Find the sum of all the primes below two million.
I really should start looking for alternatives to brute-forcing prime detection. Perhaps something iterative as prime decomposition to avoid too much checking. Perhaps next time… ;)
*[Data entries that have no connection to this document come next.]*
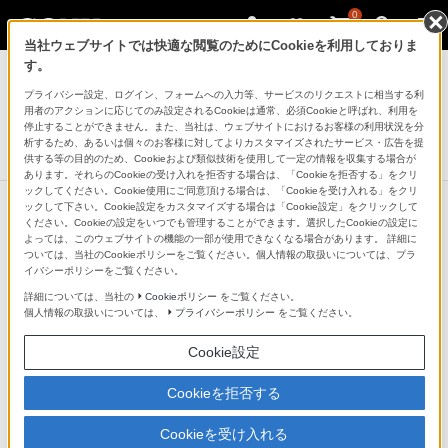
0
当社ウェブサイトでは快適な閲覧のためにCookieを利用しておりま
ヘッドホン
す。
プライバシー設定、ログイン、フォームへの入力等、サービスのリクエストに相当する利
ワイヤレスステレオヘッドセット
用者のアクションに応じてのみ設定されるCookieは通常、必須Cookieと呼ばれ、利用を
WF-XB700
停止することができません。また、当社は、ウェブサイトにおけるお客様の利用状況を分
析するため、あるいは個々のお客様に対してよりカスタマイズされたサービス・広告を提
生産完了
DISCONTINUED
供する等の目的のため、Cookieおよび類似技術を使用して一定の情報を収集する場合が
あります。それらのCookieの受け入れを拒否する場合は、「Cookieを拒否する」をクリ
ックしてください。Cookie使用にご同意頂ける場合は、「Cookieを受け入れる」をクリ
ックして下さい。Cookie設定をカスタマイズする場合は「Cookie設定」をクリックして
ください。Cookieの設定をいつでも管理することができます。選択したCookieの設定に
よっては、このウェブサイトの機能の一部が使用できなくなる場合があります。 詳細に
ついては、当社のCookieポリシーをご覧ください。個人情報の取扱いについては、プラ
イバシーポリシーをご覧ください。
詳細については、当社の
Cookieポリシー
をご覧ください。
個人情報の取扱いについては、
プライバシーポリシー
をご覧ください。
Cookie設定
Cookieを拒否する
Cookieを受け入れる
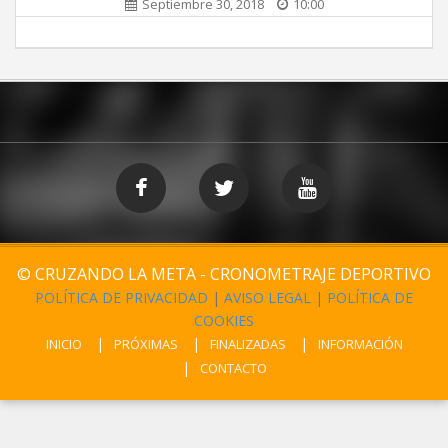
Septiembre 30, 2018
10:00
© CRUZANDO LA META - CRONOMETRAJE DEPORTIVO
POLÍTICA DE PRIVACIDAD
|
AVISO LEGAL
|
POLÍTICA DE
COOKIES
INICIO
PRÓXIMAS
FINALIZADAS
INFORMACIÓN
CONTACTO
function isPrime(n::UInt64)
isPrimeNumber::Bool = true;
if n%2 == 0
isPrimeNumber = false;
return isPrimeNumber
end
for i in 3:2:(n-1)
if n%i == 0
isPrimeNumber = false;
return isPrimeNumber
end
end
return isPrimeNumber
end
function sumOfPrimesBelowThreshold(N::UInt64)
sumOfPrimes::UInt64 = 0;
if N >= 2
sumOfPrimes = 2;
end
currentNumber::UInt64 = 3
while currentNumber < N
if isPrime(currentNumber)
sumOfPrimes += currentNumber;
end
currentNumber += 2;
end
return sumOfPrimes
end
function parseARGS()
if isempty(ARGS)
N::UInt64 = 2000000;
else
N = tryparse(UInt64,ARGS[1]);
end
return N
end
function main()
N::UInt64 = parseARGS();
sumOfPrimes = sumOfPrimesBelowThreshold(N);
println(sumOfPrimes);
end
main()
$ julia ProjectEuler0010.jl 10
17
0.000040 seconds (17 allocations: 912 bytes)
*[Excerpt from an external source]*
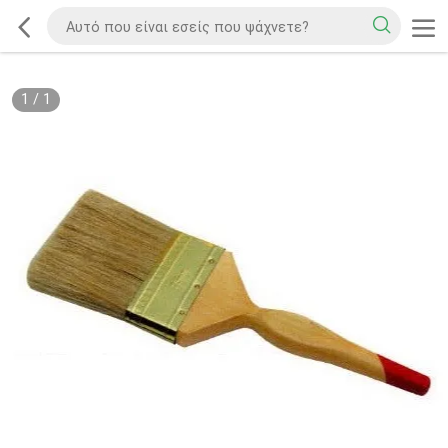
1
/
1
$ julia ProjectEuler0010.jl 100
1060
0.000042 seconds (19 allocations: 944 bytes)
$ julia ProjectEuler0010.jl 1000
76127
0.000221 seconds (19 allocations: 944 bytes)
$ julia ProjectEuler0010.jl 2000000
142913828922
323.662743 seconds (19 allocations: 944 bytes)
There has to be a faster way for this.